TopTrack: Tracking Objects By Their Top
This addresses tracking accuracy in crowded scenes for applications like surveillance or autonomous driving, but it is incremental as it modifies an existing paradigm.
The paper tackles the problem of missed detections in multi-object tracking (MOT) due to object center keypoints being occluded in crowded scenarios, proposing TopTrack which uses the object top keypoint instead and achieves competitive results on two MOT benchmarks.

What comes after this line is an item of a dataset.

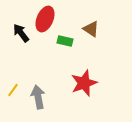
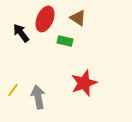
brown triangle: moved 13 px left, 11 px up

In recent years, the joint detection-and-tracking paradigm has been a very popular way of tackling the multi-object tracking (MOT) task. Many of the methods following this paradigm use the object center keypoint for detection. However, we argue that the center point is not optimal since it is often not visible in crowded scenarios, which results in many missed detections when the objects are partially occluded. We propose TopTrack, a joint detection-and-tracking method that uses the top of the object as a keypoint for detection instead of the center because it is more often visible. Furthermore, TopTrack processes consecutive frames in separate streams in order to facilitate training. We performed experiments to show that using the object top as a keypoint for detection can reduce the amount of missed detections, which in turn leads to more complete trajectories and less lost trajectories. TopTrack manages to achieve competitive results with other state-of-the-art trackers on two MOT benchmarks.